● **Saved data entries**:

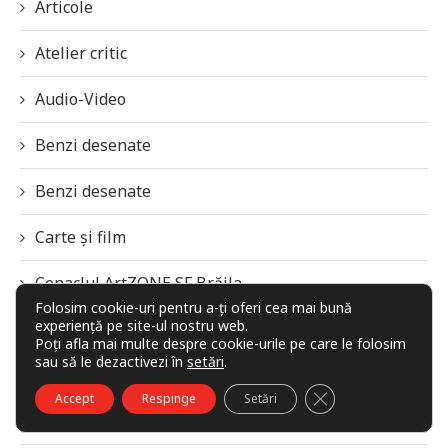
Articole
Atelier critic
Audio-Video
Benzi desenate
Benzi desenate
Carte și film
Cenaclul ArtZONE SF Brăila
Folosim cookie-uri pentru a-ți oferi cea mai bună
experiență pe site-ul nostru web.
Clasicii Literaturii Fantasy
Poți afla mai multe despre cookie-urile pe care le folosim
sau să le dezactivezi în
setări
.
Club G42
CLOSE GDPR COO
Accept
Respinge
Setări
Clubul H.G. Wells Timișoara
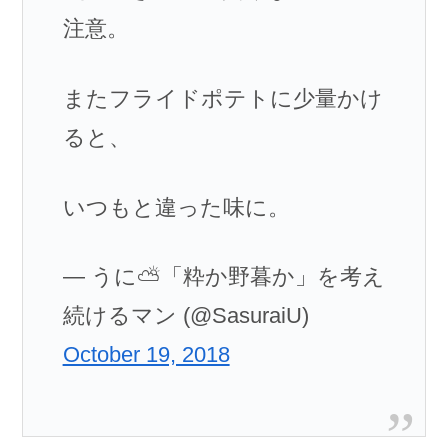
注意。
またフライドポテトに少量かけ
ると、
いつもと違った味に。
— うに⛅「粋か野暮か」を考え
続けるマン (@SasuraiU)
October 19, 2018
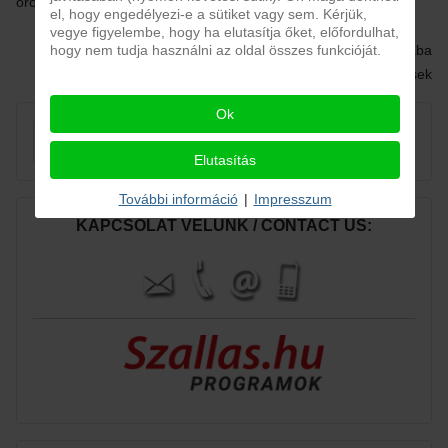
örömtelibbé teszik az életet.
el, hogy engedélyezi-e a sütiket vagy sem. Kérjük,
vegye figyelembe, hogy ha elutasítja őket, előfordulhat,
hogy nem tudja használni az oldal összes funkcióját.
Ternyák Csaba
egri érsek
Ok
Keresés...
Keresés...
Elutasítás
További információ
|
Impresszum
KAPCSOLAT VELÜNK / CONTACT US:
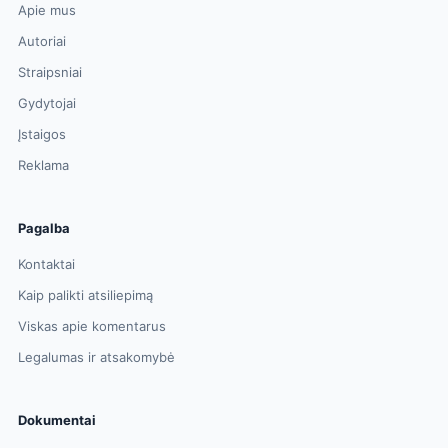
Apie mus
Autoriai
Straipsniai
Gydytojai
Įstaigos
Reklama
Pagalba
Kontaktai
Kaip palikti atsiliepimą
Viskas apie komentarus
Legalumas ir atsakomybė
Dokumentai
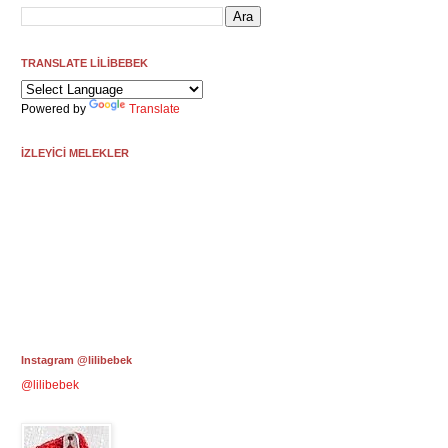
TRANSLATE LİLİBEBEK
Powered by
Translate
İZLEYİCİ MELEKLER
Instagram @lilibebek
@lilibebek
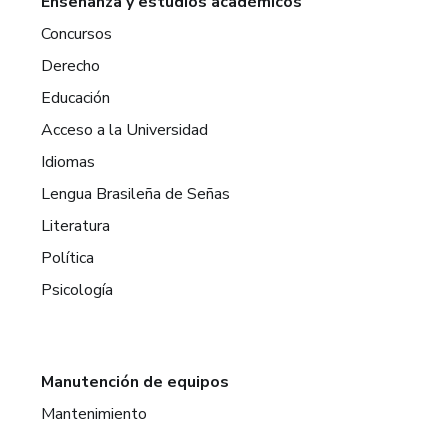
Enseñanza y estudios académicos
Concursos
Derecho
Educación
Acceso a la Universidad
Idiomas
Lengua Brasileña de Señas
Literatura
Política
Psicología
Manutención de equipos
Mantenimiento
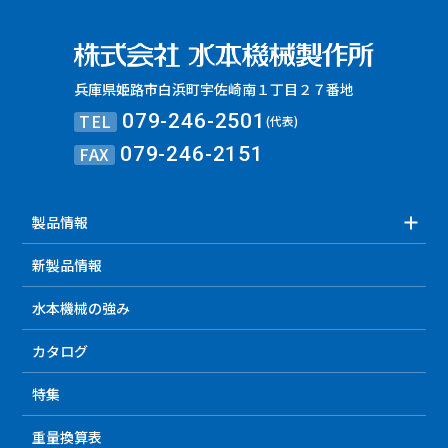
兵庫県姫路市白浜町宇佐崎南１丁目２７番地
TEL
079-246-2501
(代表)
FAX
079-246-2151
製品情報
新製品情報
水本機械の強み
カタログ
特集
重量換算表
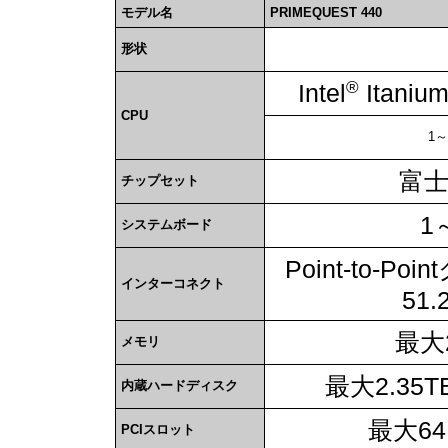
モデル名
PRIMEQUEST 440
形状
®
Intel
Itaniu
CPU
1～
富
チップセット
1
システムボード
Point-to-P
インターコネクト
51.
最大
メモリ
最大2.35T
内蔵ハードディスク
最大6
PCIスロット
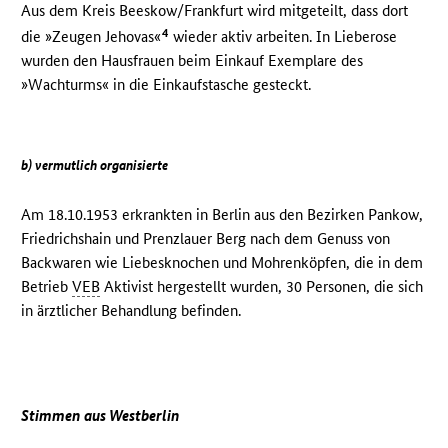
Aus dem Kreis Beeskow/Frankfurt wird mitgeteilt, dass dort
4
die »Zeugen Jehovas«
wieder aktiv arbeiten. In Lieberose
wurden den Hausfrauen beim Einkauf Exemplare des
»Wachturms« in die Einkaufstasche gesteckt.
b) vermutlich organisierte
Am 18.10.1953 erkrankten in Berlin aus den Bezirken Pankow,
Friedrichshain und Prenzlauer Berg nach dem Genuss von
Backwaren wie Liebesknochen und Mohrenköpfen, die in dem
Betrieb
VEB
Aktivist hergestellt wurden, 30 Personen, die sich
in ärztlicher Behandlung befinden.
Stimmen aus Westberlin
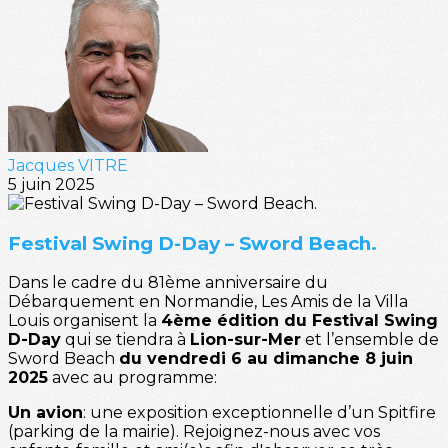
Jacques VITRE
5 juin 2025
Festival Swing D-Day – Sword Beach.
Dans le cadre du 81ème anniversaire du
Débarquement en Normandie, Les Amis de la Villa
Louis organisent la
4ème édition du Festival Swing
D-Day
qui se tiendra à
Lion-sur-Mer
et l’ensemble de
Sword Beach
du vendredi 6 au dimanche 8 juin
2025
avec au programme:
Un avion
: une exposition exceptionnelle d’un Spitfire
(parking de la mairie). Rejoignez-nous avec vos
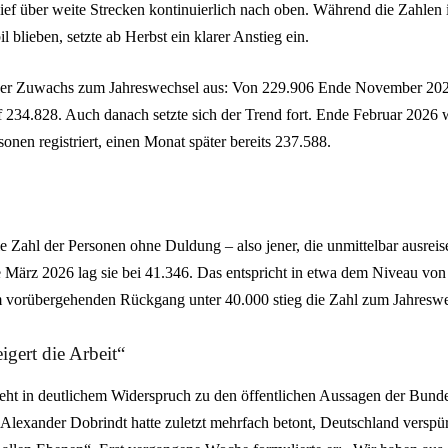
ief über weite Strecken kontinuierlich nach oben. Während die Zahle
 blieben, setzte ab Herbst ein klarer Anstieg ein.
 der Zuwachs zum Jahreswechsel aus: Von 229.906 Ende November 2025
 234.828. Auch danach setzte sich der Trend fort. Ende Februar 2026
sonen registriert, einen Monat später bereits 237.588.
die Zahl der Personen ohne Duldung – also jener, die unmittelbar ausreise
de März 2026 lag sie bei 41.346. Das entspricht in etwa dem Niveau v
 vorübergehenden Rückgang unter 40.000 stieg die Zahl zum Jahreswe
gert die Arbeit“
eht in deutlichem Widerspruch zu den öffentlichen Aussagen der Bunde
Alexander Dobrindt hatte zuletzt mehrfach betont, Deutschland verspür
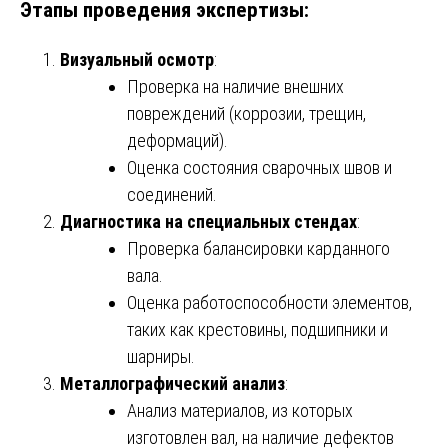
Этапы проведения экспертизы:
Визуальный осмотр
:
Проверка на наличие внешних
повреждений (коррозии, трещин,
деформаций).
Оценка состояния сварочных швов и
соединений.
Диагностика на специальных стендах
:
Проверка балансировки карданного
вала.
Оценка работоспособности элементов,
таких как крестовины, подшипники и
шарниры.
Металлографический анализ
:
Анализ материалов, из которых
изготовлен вал, на наличие дефектов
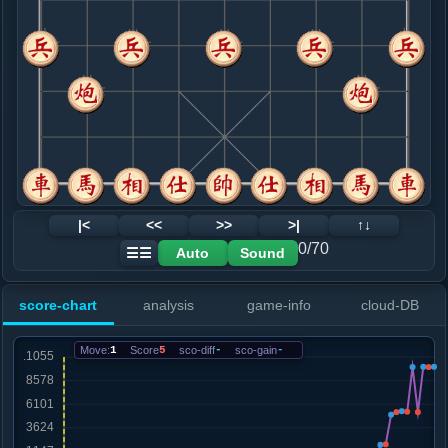
8. 炮四进五
红+265
兵七进一
.....车４平３
红+261
9. 兵七进一
红+45
兵三进一
.....士４进５
红+46
10. 炮四退一
红+0
炮四进一
.....马３进４
红+1
11. 炮四平三
红+2
.....象７进９
红+0
12. 车九平六
红+2
|<
<<
>>
>|
↑↓
.....砲２进２
红+3
马４进３
0/70
Auto
Sound
☰☰
13. 兵七进一
红+0
炮八退一
.....车３进３
红+1
score-chart
analysis
game-info
cloud-DB
14. 马七进六
黑+1
.....砲５平４
红+1
Move:
1
Score
5
sco-diff
-
sco-gain
-
15. 车六平七
红+0
.....车３进５
红+0
16. 相五退七
红+0
.....砲２平３
红+4
砲２进１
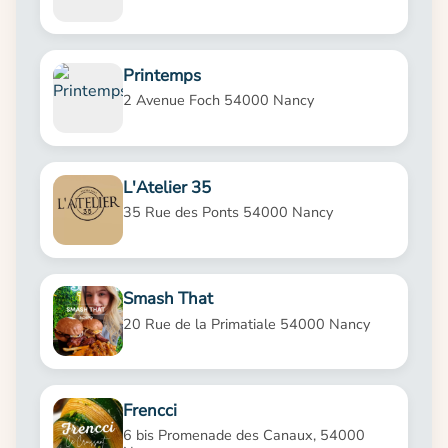
Printemps
2 Avenue Foch 54000 Nancy
L'Atelier 35
35 Rue des Ponts 54000 Nancy
Smash That
20 Rue de la Primatiale 54000 Nancy
Frencci
6 bis Promenade des Canaux, 54000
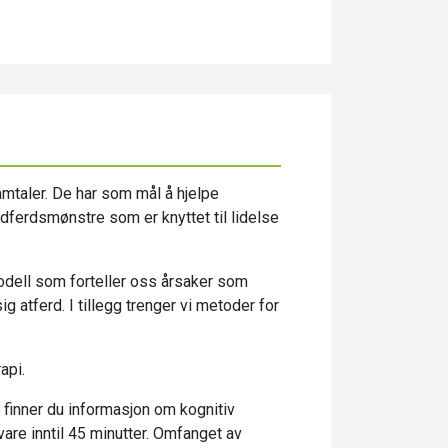
amtaler. De har som mål å hjelpe
dferdsmønstre som er knyttet til lidelse
odell som forteller oss årsaker som
 atferd. I tillegg trenger vi metoder for
api.
i finner du informasjon om kognitiv
 vare inntil 45 minutter. Omfanget av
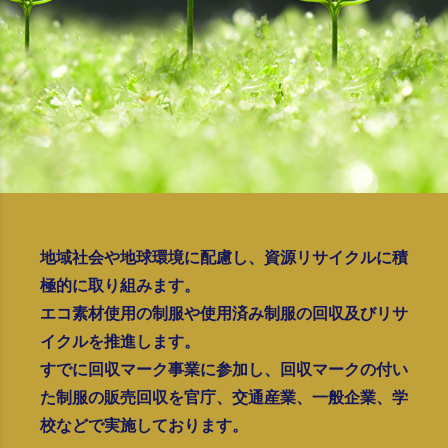
地域社会や地球環境に配慮し、資源リサイクルに積
極的に取り組みます。
エコ素材使用の制服や使用済み制服の回収及びリサ
イクルを推進します。
すでに回収マーク事業に参加し、回収マークの付い
た制服の販売回収を官庁、交通産業、一般企業、学
校などで実施しております。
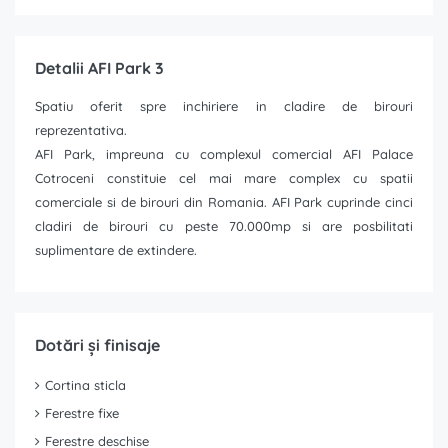
Detalii AFI Park 3
Spatiu oferit spre inchiriere in cladire de birouri
reprezentativa.
AFI Park, impreuna cu complexul comercial AFI Palace
Cotroceni constituie cel mai mare complex cu spatii
comerciale si de birouri din Romania. AFI Park cuprinde cinci
cladiri de birouri cu peste 70.000mp si are posbilitati
suplimentare de extindere.
Dotări și finisaje
Cortina sticla
Ferestre fixe
Ferestre deschise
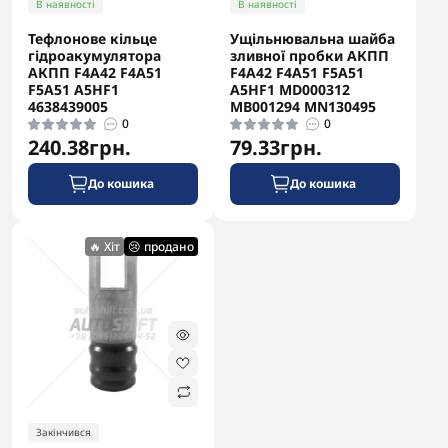
В наявності
В наявності
Тефлонове кільце
Ущільнювальна шайба
гідроакумулятора
зливної пробки АКПП
АКПП F4A42 F4A51
F4A42 F4A51 F5A51
F5A51 A5HF1
A5HF1 MD000312
4638439005
MB001294 MN130495
0
0
240.38грн.
79.33грн.
До кошика
До кошика
🔥 Хіт
😢 продано
Закінчився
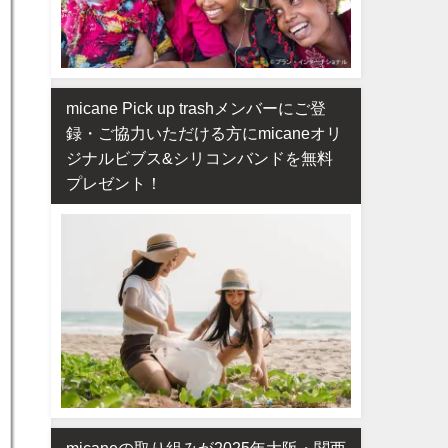
micane Pick up trashメンバーにご登
録・ご協力いただける方にmicaneオリ
ジナルビブス&シリコンバンドを無料
プレゼント！
micaneの取り組みが2025年大阪・関西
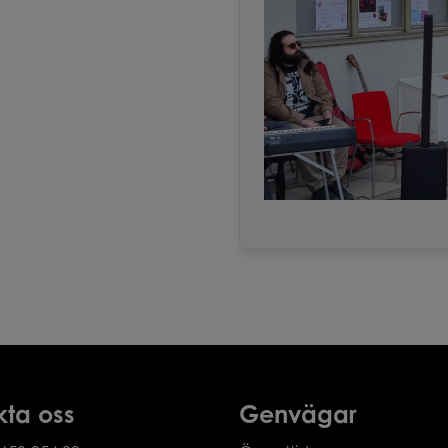
kta oss
Genvägar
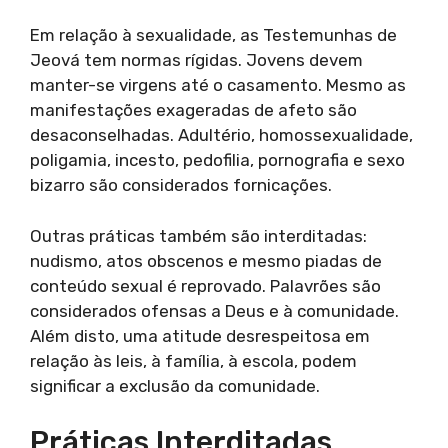
Em relação à sexualidade, as Testemunhas de
Jeová tem normas rígidas. Jovens devem
manter-se virgens até o casamento. Mesmo as
manifestações exageradas de afeto são
desaconselhadas. Adultério, homossexualidade,
poligamia, incesto, pedofilia, pornografia e sexo
bizarro são considerados fornicações.
Outras práticas também são interditadas:
nudismo, atos obscenos e mesmo piadas de
conteúdo sexual é reprovado. Palavrões são
considerados ofensas a Deus e à comunidade.
Além disto, uma atitude desrespeitosa em
relação às leis, à família, à escola, podem
significar a exclusão da comunidade.
Práticas Interditadas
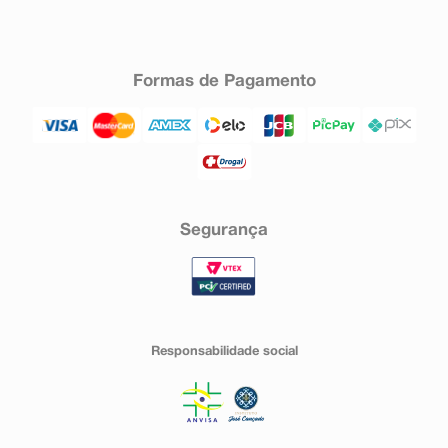
Formas de Pagamento
Segurança
Responsabilidade social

● **TRY IT**:
Each entry gets copied exactly; the pictures stay out.

● **SOLUTION FOR THIS EXERCISE**:
Articole
Atelier critic
Audio-Video
Benzi desenate
Benzi desenate
Carte și film
Cenaclul ArtZONE SF Brăila
Folosim cookie-uri pentru a-ți oferi cea mai bună
experiență pe site-ul nostru web.
Clasicii Literaturii Fantasy
Poți afla mai multe despre cookie-urile pe care le folosim
sau să le dezactivezi în
setări
.
Club G42
CLOSE GDPR COO
Accept
Respinge
Setări
Clubul H.G. Wells Timișoara
注意。
またフライドポテトに少量かけ
ると、
いつもと違った味に。
— うに⛅「粋か野暮か」を考え
続けるマン (@SasuraiU)
October 19, 2018
örömtelibbé teszik az életet.
el, hogy engedélyezi-e a sütiket vagy sem. Kérjük,
vegye figyelembe, hogy ha elutasítja őket, előfordulhat,
hogy nem tudja használni az oldal összes funkcióját.
Ternyák Csaba
egri érsek
Ok
Keresés...
Keresés...
Elutasítás
További információ
|
Impresszum
KAPCSOLAT VELÜNK / CONTACT US:
Apie mus
Autoriai
Straipsniai
Gydytojai
Įstaigos
Reklama
Pagalba
Kontaktai
Kaip palikti atsiliepimą
Viskas apie komentarus
Legalumas ir atsakomybė
Dokumentai
TRANSLATE LİLİBEBEK
Powered by
Translate
İZLEYİCİ MELEKLER
Instagram @lilibebek
@lilibebek
Enseñanza y estudios académicos
Concursos
Derecho
Educación
Acceso a la Universidad
Idiomas
Lengua Brasileña de Señas
Literatura
Política
Psicología
Manutención de equipos
Mantenimiento
兵庫県姫路市白浜町宇佐崎南１丁目２７番地
TEL
079-246-2501
(代表)
FAX
079-246-2151
製品情報
新製品情報
水本機械の強み
カタログ
特集
重量換算表
モデル名
PRIMEQUEST 440
形状
®
Intel
Itaniu
CPU
1～
富
チップセット
1
システムボード
Point-to-P
インターコネクト
51.
最大
メモリ
最大2.35T
内蔵ハードディスク
最大6
PCIスロット
Aus dem Kreis Beeskow/Frankfurt wird mitgeteilt, dass dort
4
die »Zeugen Jehovas«
wieder aktiv arbeiten. In Lieberose
wurden den Hausfrauen beim Einkauf Exemplare des
»Wachturms« in die Einkaufstasche gesteckt.
b) vermutlich organisierte
Am 18.10.1953 erkrankten in Berlin aus den Bezirken Pankow,
Friedrichshain und Prenzlauer Berg nach dem Genuss von
Backwaren wie Liebesknochen und Mohrenköpfen, die in dem
Betrieb
VEB
Aktivist hergestellt wurden, 30 Personen, die sich
in ärztlicher Behandlung befinden.
Stimmen aus Westberlin
Jacques VITRE
5 juin 2025
Festival Swing D-Day – Sword Beach.
Dans le cadre du 81ème anniversaire du
Débarquement en Normandie, Les Amis de la Villa
Louis organisent la
4ème édition du Festival Swing
D-Day
qui se tiendra à
Lion-sur-Mer
et l’ensemble de
Sword Beach
du vendredi 6 au dimanche 8 juin
2025
avec au programme:
Un avion
: une exposition exceptionnelle d’un Spitfire
(parking de la mairie). Rejoignez-nous avec vos
ief über weite Strecken kontinuierlich nach oben. Während die Zahle
 blieben, setzte ab Herbst ein klarer Anstieg ein.
 der Zuwachs zum Jahreswechsel aus: Von 229.906 Ende November 2025
 234.828. Auch danach setzte sich der Trend fort. Ende Februar 2026
sonen registriert, einen Monat später bereits 237.588.
die Zahl der Personen ohne Duldung – also jener, die unmittelbar ausreise
de März 2026 lag sie bei 41.346. Das entspricht in etwa dem Niveau v
 vorübergehenden Rückgang unter 40.000 stieg die Zahl zum Jahreswe
gert die Arbeit“
eht in deutlichem Widerspruch zu den öffentlichen Aussagen der Bunde
Alexander Dobrindt hatte zuletzt mehrfach betont, Deutschland verspür
Этапы проведения экспертизы:
Визуальный осмотр
:
Проверка на наличие внешних
повреждений (коррозии, трещин,
деформаций).
Оценка состояния сварочных швов и
соединений.
Диагностика на специальных стендах
:
Проверка балансировки карданного
вала.
Оценка работоспособности элементов,
таких как крестовины, подшипники и
шарниры.
Металлографический анализ
:
Анализ материалов, из которых
изготовлен вал, на наличие дефектов
8. 炮四进五
红+265
兵七进一
.....车４平３
红+261
9. 兵七进一
红+45
兵三进一
.....士４进５
红+46
10. 炮四退一
红+0
炮四进一
.....马３进４
红+1
11. 炮四平三
红+2
.....象７进９
红+0
12. 车九平六
红+2
|<
<<
>>
>|
↑↓
.....砲２进２
红+3
马４进３
0/70
Auto
Sound
☰☰
13. 兵七进一
红+0
炮八退一
.....车３进３
红+1
score-chart
analysis
game-info
cloud-DB
14. 马七进六
黑+1
.....砲５平４
红+1
Move:
1
Score
5
sco-diff
-
sco-gain
-
15. 车六平七
红+0
.....车３进５
红+0
16. 相五退七
红+0
.....砲２平３
红+4
砲２进１
Printemps
2 Avenue Foch 54000 Nancy
L'Atelier 35
35 Rue des Ponts 54000 Nancy
Smash That
20 Rue de la Primatiale 54000 Nancy
Frencci
6 bis Promenade des Canaux, 54000
amtaler. De har som mål å hjelpe
dferdsmønstre som er knyttet til lidelse
odell som forteller oss årsaker som
 atferd. I tillegg trenger vi metoder for
api.
i finner du informasjon om kognitiv
 vare inntil 45 minutter. Omfanget av
地域社会や地球環境に配慮し、資源リサイクルに積
極的に取り組みます。
エコ素材使用の制服や使用済み制服の回収及びリサ
イクルを推進します。
すでに回収マーク事業に参加し、回収マークの付い
た制服の販売回収を官庁、交通産業、一般企業、学
校などで実施しております。
Detalii AFI Park 3
Spatiu oferit spre inchiriere in cladire de birouri
reprezentativa.
AFI Park, impreuna cu complexul comercial AFI Palace
Cotroceni constituie cel mai mare complex cu spatii
comerciale si de birouri din Romania. AFI Park cuprinde cinci
cladiri de birouri cu peste 70.000mp si are posbilitati
suplimentare de extindere.
Dotări și finisaje
Cortina sticla
Ferestre fixe
Ferestre deschise
В наявності
В наявності
Тефлонове кільце
Ущільнювальна шайба
гідроакумулятора
зливної пробки АКПП
АКПП F4A42 F4A51
F4A42 F4A51 F5A51
F5A51 A5HF1
A5HF1 MD000312
4638439005
MB001294 MN130495
0
0
240.38грн.
79.33грн.
До кошика
До кошика
🔥 Хіт
😢 продано
Закінчився
micane Pick up trashメンバーにご登
録・ご協力いただける方にmicaneオリ
ジナルビブス&シリコンバンドを無料
プレゼント！
micaneの取り組みが2025年大阪・関西
kta oss
Genvägar
Em relação à sexualidade, as Testemunhas de
Jeová tem normas rígidas. Jovens devem
manter-se virgens até o casamento. Mesmo as
manifestações exageradas de afeto são
desaconselhadas. Adultério, homossexualidade,
poligamia, incesto, pedofilia, pornografia e sexo
bizarro são considerados fornicações.
Outras práticas também são interditadas:
nudismo, atos obscenos e mesmo piadas de
conteúdo sexual é reprovado. Palavrões são
considerados ofensas a Deus e à comunidade.
Além disto, uma atitude desrespeitosa em
relação às leis, à família, à escola, podem
significar a exclusão da comunidade.
Práticas Interditadas
Formas de Pagamento
Segurança
Responsabilidade social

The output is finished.